Arctogeophilus inopinatus

Scientific classification
- Kingdom: Animalia
- Phylum: Arthropoda
- Subphylum: Myriapoda
- Class: Chilopoda
- Order: Geophilomorpha
- Family: Geophilidae
- Genus: Arctogeophilus
- Species: A. inopinatus
- Binomial name: Arctogeophilus inopinatus (Ribaut, 1911)
- Synonyms: Gnathomerium inopinatus Ribaut, 1911;

= Arctogeophilus inopinatus =

- Genus: Arctogeophilus
- Species: inopinatus
- Authority: (Ribaut, 1911)
- Synonyms: Gnathomerium inopinatus Ribaut, 1911

Species of centipede

Arctogeophilus inopinatus, the unexpected geophilus, is a species of soil centipede in the family Geophildae. This centipede is found in western and central France and may also be present in Luxembourg. This species is small, measuring only 18 mm in length, and can have either 39 or 41 pairs of legs.

== Discovery and taxonomy ==
This species was first described under the name Gnathomerium inopinatus in 1910 by the French zoologist Henri Ribaut. He based the original description of this species on specimens of both sexes, collected from Lyons-la-Forêt and from the summit of Puy-de-Dôme, both locations in France. In 1914, the Austrian myriapodologist Carl Attems deemed Gnathomerium to be a junior synonym of Arctogeophilus, a taxon originally proposed by Attems in 1909 as a subgenus of the genus Geophilus but elevated to the status of genus in 1910 by Ribaut. Authorities now consider Arctogeophilus to be the valid name for Gnathomerium.

== Etymology ==
The genus name Arctogeophilus comes from Ancient Greek ἄρκτος (árktos), meaning "bear," γεω- (geo-), meaning "earth," and φίλος (phílos), meaning "lover." The name alludes to the northern distribution of this genus, in the direction of the Ursa Major constellation. The specific epithet inopinatus means "unexpected" in Latin.

== Description ==
This species can have either 39 or 41 pairs of legs in each sex. These centipedes are small, reaching only 18 mm in length and 0.8 mm in width. The body is light yellow, but the head is darker. The head is longer than wide (with a length/width ratio of 1.3). The side pieces of the labrum meet one another in front of the middle part. Each article of the forcipule features a denticle on the internal margin, with a prominent basal denticle on the ultimate article. The sternites lack fields of pores. About fifteen small scattered pores appear on the ventral and lateral surfaces of the basal element of the ultimate legs, with no pores on the dorsal surface. The ultimate legs are much longer than the preceding legs and do not end in claws. The ultimate legs are swollen in the male but slender in the female. The male gonopod features two joints. Anal pores are present on the telson.

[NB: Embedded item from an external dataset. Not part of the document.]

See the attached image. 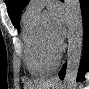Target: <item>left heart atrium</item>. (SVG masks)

This species shares many traits with other Arctogeophilus species. For example, like other species in this genus, A. inopinatus features an elongated head, a basal denticle on the ultimate article of the forcipule, sternites without ventral pore fields, scattered pores on the ultimate legs, and ultimate legs that are longer than the penultimate legs. Furthermore, as in other species in this genus, the side pieces of the labrum meet in front of the middle part.

The only other Arctogeophilus species found in western Europe, the German species A. wolfi, closely resembles A. inopinatus, with a similar shape for the head and the body, a similar distribution of pores on the ultimate legs, ultimate legs that are much longer than the preceding legs, and anal pores on the telson. These two species, however, may be distinguished based on several other features. For example, unlike the ultimate legs in A. inopinatus, those in A. wolfi end in claws, like those at the distal end of the preceding legs. Furthermore, A. wolfi is somewhat smaller (only 14 mm in length and 0.55 mm in width) and has several more leg pairs (49 pairs) than A. inopinatus does.

== Distribution ==
The species A. inopinatus has been observed in several regions of mainland France, including Brittany, Haute-Normandie, Auvergne, and the Morvan. This species has also been found in other areas of France, including the Seine-et-Marne department of the Île-de-France region and all departments of the Pays de la Loire region. Authorities have expressed some doubt regarding the reported presence of this species in Luxembourg.